▶ [Task objective] Your task is to reproduce, verbatim and without pictures, the lines from the opening of the listing through the line containing "services, we offer".

────────

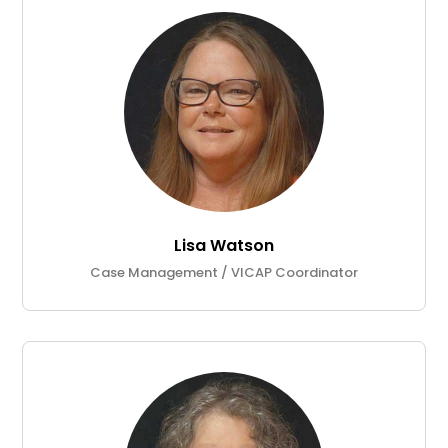
Lisa Watson
Case Management / VICAP Coordinator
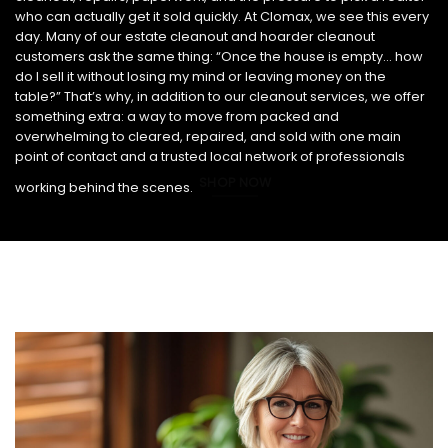
who can actually get it sold quickly. At Clomax, we see this every
day. Many of our estate cleanout and hoarder cleanout
customers ask the same thing: “Once the house is empty… how
do I sell it without losing my mind or leaving money on the
table?” That’s why, in addition to our cleanout services, we offer
something extra: a way to move from packed and
overwhelming to cleared, repaired, and sold with one main
point of contact and a trusted local network of professionals
SHOP NOW
working behind the scenes.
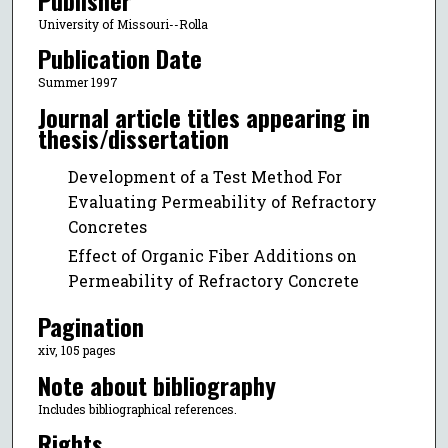
University of Missouri--Rolla
Publication Date
Summer 1997
Journal article titles appearing in
thesis/dissertation
Development of a Test Method For
Evaluating Permeability of Refractory
Concretes
Effect of Organic Fiber Additions on
Permeability of Refractory Concrete
Pagination
xiv, 105 pages
Note about bibliography
Includes bibliographical references.
Rights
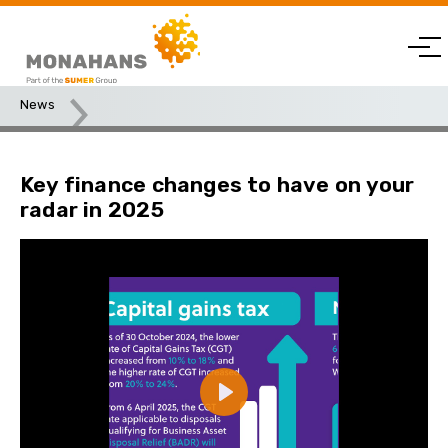
News
Key finance changes to have on your radar in 2025
Key finance changes to have on your
radar in 2025
Play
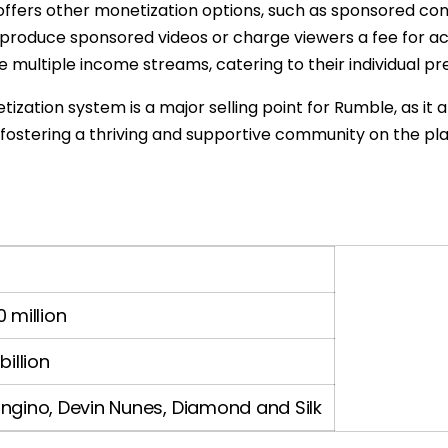
 offers other monetization options, such as sponsored co
 produce sponsored videos or charge viewers a fee for a
lore multiple income streams, catering to their individua
zation system is a major selling point for Rumble, as it a
fostering a thriving and supportive community on the pl
 million
billion
ngino, Devin Nunes, Diamond and Silk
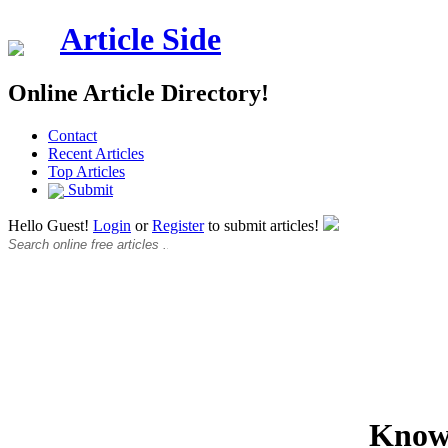
Article Side
Online Article Directory!
Contact
Recent Articles
Top Articles
Submit
Hello Guest!
Login
or
Register
to submit articles!
Know 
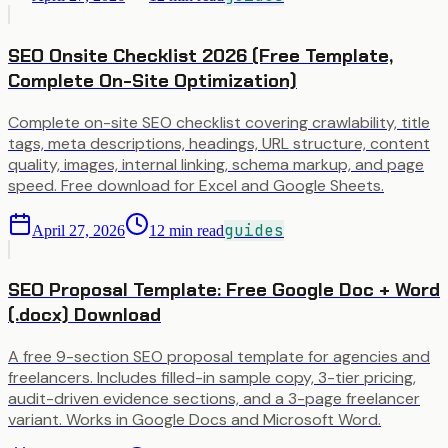
SEO Onsite Checklist 2026 (Free Template,
Complete On-Site Optimization)
Complete on-site SEO checklist covering crawlability, title
tags, meta descriptions, headings, URL structure, content
quality, images, internal linking, schema markup, and page
speed. Free download for Excel and Google Sheets.
guides
April 27, 2026
12
min read
SEO Proposal Template: Free Google Doc + Word
(.docx) Download
A free 9-section SEO proposal template for agencies and
freelancers. Includes filled-in sample copy, 3-tier pricing,
audit-driven evidence sections, and a 3-page freelancer
variant. Works in Google Docs and Microsoft Word.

────────

▶ [Exercise answer]
Lisa Watson
Case Management / VICAP Coordinator
who can actually get it sold quickly. At Clomax, we see this every
day. Many of our estate cleanout and hoarder cleanout
customers ask the same thing: “Once the house is empty… how
do I sell it without losing my mind or leaving money on the
table?” That’s why, in addition to our cleanout services, we offer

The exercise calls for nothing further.